Liz Field, communications specialist at Cornell Information Technologies, proposed the very first Grateful Dead chimes concert last year to celebrate the 40th anniversary of the band’s visit to Ithaca. She saw it then as just a “one-time thing,” but the enthusiasm of the crowd last year made a second one possible.

“About 200 people brought blankets and scattered around the tower on the Arts Quad, on the slope and on Ho Plaza,” said John Lee ’18, Cornell Chimes head chimesmaster, about last year’s event.

“We certainly didn’t anticipate such a turnout,” Field said in a phone interview with The Sun. “But people loved it, so this time the chimesmasters really got it going themselves.”
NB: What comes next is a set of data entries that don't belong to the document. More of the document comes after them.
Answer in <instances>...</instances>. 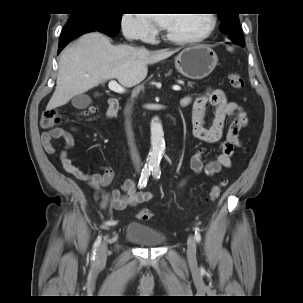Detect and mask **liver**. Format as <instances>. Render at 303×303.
Segmentation results:
<instances>
[{
	"mask_svg": "<svg viewBox=\"0 0 303 303\" xmlns=\"http://www.w3.org/2000/svg\"><path fill=\"white\" fill-rule=\"evenodd\" d=\"M174 52L167 49L150 52L129 45L114 46L102 33L85 34L61 54L56 88L47 110L63 106L74 96L109 79H117L128 88L138 85L147 76L148 64L164 60Z\"/></svg>",
	"mask_w": 303,
	"mask_h": 303,
	"instance_id": "liver-1",
	"label": "liver"
}]
</instances>
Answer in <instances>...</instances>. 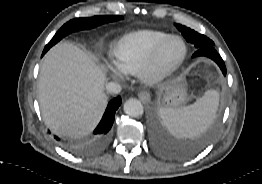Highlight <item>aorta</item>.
Segmentation results:
<instances>
[{
	"label": "aorta",
	"instance_id": "aorta-1",
	"mask_svg": "<svg viewBox=\"0 0 262 184\" xmlns=\"http://www.w3.org/2000/svg\"><path fill=\"white\" fill-rule=\"evenodd\" d=\"M124 112L134 118L141 117L144 112L142 103L136 98H130L124 103Z\"/></svg>",
	"mask_w": 262,
	"mask_h": 184
}]
</instances>
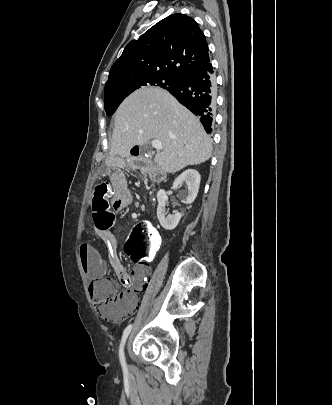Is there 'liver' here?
Segmentation results:
<instances>
[{
	"label": "liver",
	"instance_id": "liver-1",
	"mask_svg": "<svg viewBox=\"0 0 332 405\" xmlns=\"http://www.w3.org/2000/svg\"><path fill=\"white\" fill-rule=\"evenodd\" d=\"M150 140L161 141L163 149L154 162L167 173L201 164L212 152V140L199 119L159 88H142L118 107L108 163L123 162L133 146H143Z\"/></svg>",
	"mask_w": 332,
	"mask_h": 405
}]
</instances>
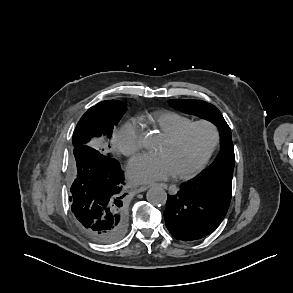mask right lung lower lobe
<instances>
[{
    "mask_svg": "<svg viewBox=\"0 0 293 293\" xmlns=\"http://www.w3.org/2000/svg\"><path fill=\"white\" fill-rule=\"evenodd\" d=\"M74 181L70 188L72 212L92 240L113 243L127 231L123 172L117 160L89 145H76Z\"/></svg>",
    "mask_w": 293,
    "mask_h": 293,
    "instance_id": "right-lung-lower-lobe-1",
    "label": "right lung lower lobe"
}]
</instances>
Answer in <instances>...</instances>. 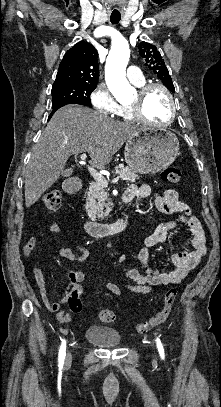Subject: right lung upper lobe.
Segmentation results:
<instances>
[{"label": "right lung upper lobe", "mask_w": 221, "mask_h": 407, "mask_svg": "<svg viewBox=\"0 0 221 407\" xmlns=\"http://www.w3.org/2000/svg\"><path fill=\"white\" fill-rule=\"evenodd\" d=\"M98 52L88 42H78L61 61L52 88L75 84H96L99 78Z\"/></svg>", "instance_id": "right-lung-upper-lobe-1"}]
</instances>
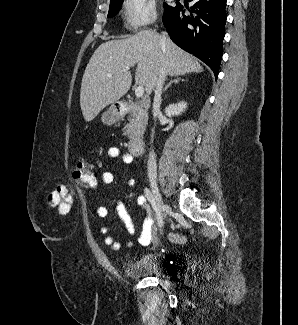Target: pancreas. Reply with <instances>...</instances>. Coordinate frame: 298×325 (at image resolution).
I'll return each instance as SVG.
<instances>
[{
	"label": "pancreas",
	"instance_id": "1",
	"mask_svg": "<svg viewBox=\"0 0 298 325\" xmlns=\"http://www.w3.org/2000/svg\"><path fill=\"white\" fill-rule=\"evenodd\" d=\"M131 106H136V108H132V112L129 114L128 122L125 126L127 128L125 134H127L128 138H134L136 132L139 134H143L145 130V124H147L148 120V112L144 110V108H139L138 102H132Z\"/></svg>",
	"mask_w": 298,
	"mask_h": 325
}]
</instances>
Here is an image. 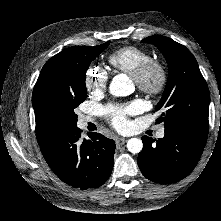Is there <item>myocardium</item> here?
Masks as SVG:
<instances>
[{"mask_svg":"<svg viewBox=\"0 0 221 221\" xmlns=\"http://www.w3.org/2000/svg\"><path fill=\"white\" fill-rule=\"evenodd\" d=\"M138 88L149 96L162 93L168 82L167 69L159 60L150 59L133 74Z\"/></svg>","mask_w":221,"mask_h":221,"instance_id":"f54148a6","label":"myocardium"}]
</instances>
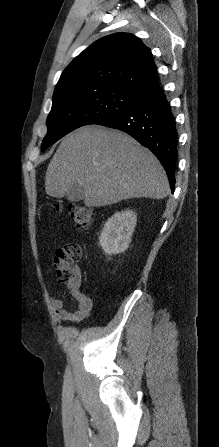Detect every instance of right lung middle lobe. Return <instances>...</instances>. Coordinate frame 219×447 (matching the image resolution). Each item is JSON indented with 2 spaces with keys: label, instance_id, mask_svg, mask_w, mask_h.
I'll return each mask as SVG.
<instances>
[{
  "label": "right lung middle lobe",
  "instance_id": "dd1d6c3e",
  "mask_svg": "<svg viewBox=\"0 0 219 447\" xmlns=\"http://www.w3.org/2000/svg\"><path fill=\"white\" fill-rule=\"evenodd\" d=\"M139 101L135 96L109 85H76L54 92L47 118L48 132L41 150L69 132L119 113Z\"/></svg>",
  "mask_w": 219,
  "mask_h": 447
}]
</instances>
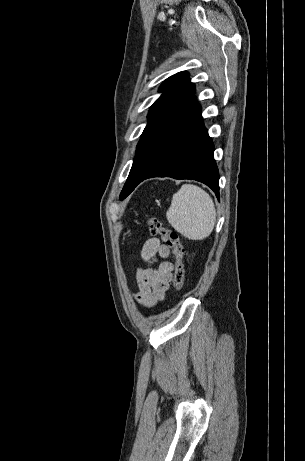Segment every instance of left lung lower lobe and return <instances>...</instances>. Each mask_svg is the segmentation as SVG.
<instances>
[{
  "mask_svg": "<svg viewBox=\"0 0 305 461\" xmlns=\"http://www.w3.org/2000/svg\"><path fill=\"white\" fill-rule=\"evenodd\" d=\"M193 94L194 91L155 133L150 166L135 187L152 177L192 179L208 185L219 198L214 146Z\"/></svg>",
  "mask_w": 305,
  "mask_h": 461,
  "instance_id": "left-lung-lower-lobe-1",
  "label": "left lung lower lobe"
}]
</instances>
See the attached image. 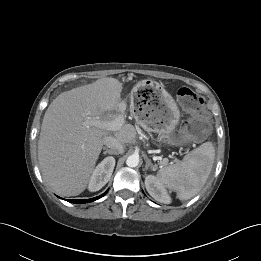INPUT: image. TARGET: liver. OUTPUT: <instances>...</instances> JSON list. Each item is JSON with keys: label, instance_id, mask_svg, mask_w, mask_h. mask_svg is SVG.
<instances>
[{"label": "liver", "instance_id": "1", "mask_svg": "<svg viewBox=\"0 0 261 261\" xmlns=\"http://www.w3.org/2000/svg\"><path fill=\"white\" fill-rule=\"evenodd\" d=\"M122 84L102 78L58 95L47 108L38 141V160L46 183L62 196H76L87 187L108 130L96 121L117 119ZM107 113V114H105ZM122 144L132 143L136 129L123 124L114 132Z\"/></svg>", "mask_w": 261, "mask_h": 261}]
</instances>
Field, who used to spend her college summer vacations following the band’s tour, attributed the band’s uniqueness to the fact that “their shows were never the same … you don’t hear the same show anywhere else.”

In a 2017 interview with Entertainment Weekly, drummer Mickey Hart said that the 1977 concert ended in a rare but “very magical snow storm.” He also mentioned that his wife, Dr. Caryl Hart ’79, whom he first met in 1990, actually didn’t go to that concert despite being a student at Cornell at the time.

The recording of the renowned May 1977 concert, titled “Cornell 5/8/77,” was added to the National Recording Registry of the Library of Congress in 2012. The album has “achieved almost mythic status among ‘Deadhead’ tape traders,” The New York Times commented.

According to Field, the chimesmasters have picked three new songs of the band to the setlist, in addition to the five played last year. However, she declined to reveal the titles of the newest additions.

“I just don’t want to spoil it,” she said. “I really want people to experience the surprise themselves.”

Field added that she wants the commemoration concert to become a tradition that lives on. Even though there hasn’t been much discussion around this, Lee said he could “totally see it going.”

“Going forward, even if I’m not here to ask [the chimemeasters] to do it, [I hope] they will just do it themselves,” Field said. “[The Grateful Dead] is the first jam band there is. That’s kinda a thing now … but it’s the Dead started all that.”

The concert will be livestreamed on YouTube and the tower will be closed to the public during the performance, according to Lee.